You are always timid, Clarke, always; but you know my history. I have
devoted myself to transcendental medicine for the last twenty years. I
have heard myself called quack and charlatan and impostor, but all the
while I knew I was on the right path. Five years ago I reached the
goal, and since then every day has been a preparation for what we shall
do tonight.”

“I should like to believe it is all true.” Clarke knit his brows, and
looked doubtfully at Dr. Raymond. “Are you perfectly sure, Raymond,
that your theory is not a phantasmagoria—a splendid vision, certainly,
but a mere vision after all?”

Dr. Raymond stopped in his walk and turned sharply. He was a
middle-aged man, gaunt and thin, of a pale yellow complexion, but as he
answered Clarke and faced him, there was a flush on his cheek.

“Look about you, Clarke. You see the mountain, and hill following after
hill, as wave on wave, you see the woods and orchard, the fields of
ripe corn, and the meadows reaching to the reed-beds by the river. You
see me standing here beside you, and hear my voice; but I tell you that
all these things—yes, from that star that has just shone out in the sky
to the solid ground beneath our feet—I say that all these are but
dreams and shadows; the shadows that hide the real world from our eyes.
There _is_ a real world, but it is beyond this glamour and this vision,
beyond these ‘chases in Arras, dreams in a career,’ beyond them all as
beyond a veil. I do not know whether any human being has ever lifted
that veil; but I do know, Clarke, that you and I shall see it lifted
this very night from before another’s eyes. You may think this all
strange nonsense; it may be strange, but it is true, and the ancients
knew what lifting the veil means. They called it seeing the god Pan.”

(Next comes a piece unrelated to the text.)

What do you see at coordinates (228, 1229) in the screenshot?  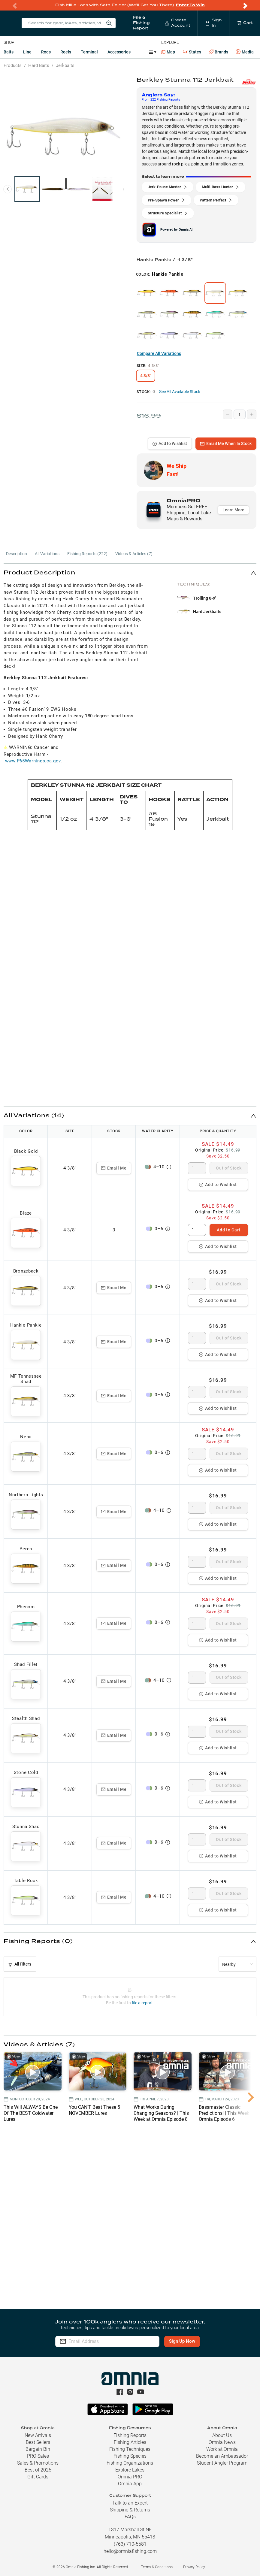 I see `Add to Cart` at bounding box center [228, 1229].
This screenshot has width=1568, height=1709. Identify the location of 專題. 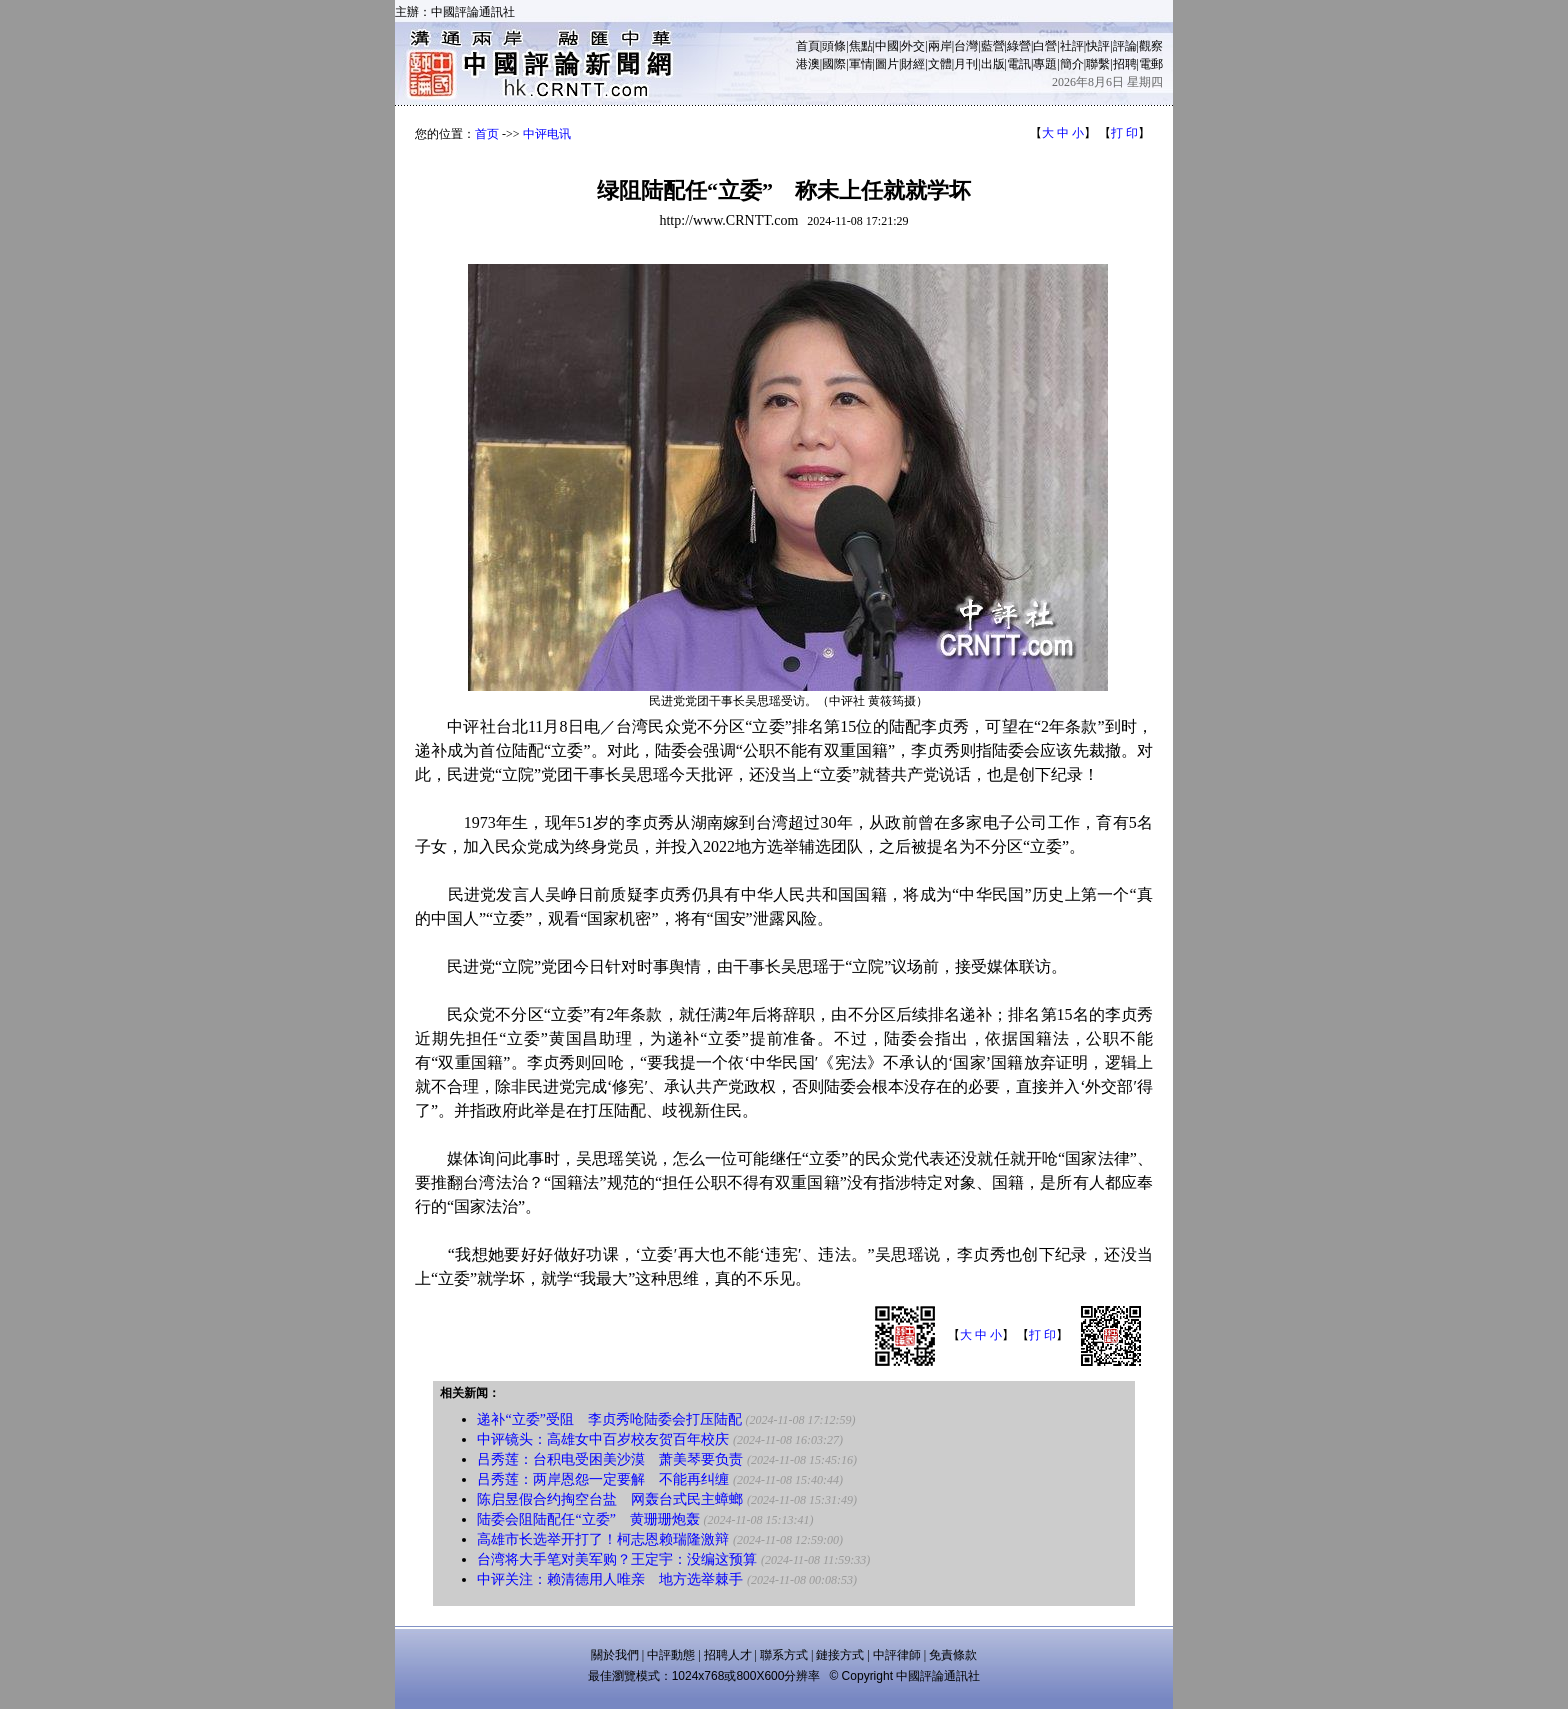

Clarke shivered; the white mist gathering over the river was chilly.

“It is wonderful indeed,” he said. “We are standing on the brink of a
strange world, Raymond, if what you say is true. I suppose the knife is
absolutely necessary?”

“Yes; a slight lesion in the grey matter, that is all; a trifling
rearrangement of certain cells, a microscopical alteration that would
escape the attention of ninety-nine brain specialists out of a hundred.
I don’t want to bother you with ‘shop,’ Clarke; I might give you a mass
of technical detail which would sound very imposing, and would leave
you as enlightened as you are now. But I suppose you have read,
casually, in out-of-the-way corners of your paper, that immense strides
have been made recently in the physiology of the brain. I saw a
paragraph the other day about Digby’s theory, and Browne Faber’s
discoveries. Theories and discoveries! Where they are standing now, I
stood fifteen years ago, and I need not tell you that I have not been
standing still for the last fifteen years. It will be enough if I say
that five years ago I made the discovery that I alluded to when I said
that ten years ago I reached the goal. After years of labour, after
years of toiling and groping in the dark, after days and nights of
disappointments and sometimes of despair, in which I used now and then
to tremble and grow cold with the thought that perhaps there were
others seeking for what I sought, at last, after so long, a pang of
sudden joy thrilled my soul, and I knew the long journey was at an end.
By what seemed then and still seems a chance, the suggestion of a
moment’s idle thought followed up upon familiar lines and paths that I
had tracked a hundred times already, the great truth burst upon me, and
I saw, mapped out in lines of sight, a whole world, a sphere unknown;
continents and islands, and great oceans in which no ship has sailed
(to my belief) since a Man first lifted up his eyes and beheld the sun,
and the stars of heaven, and the quiet earth beneath.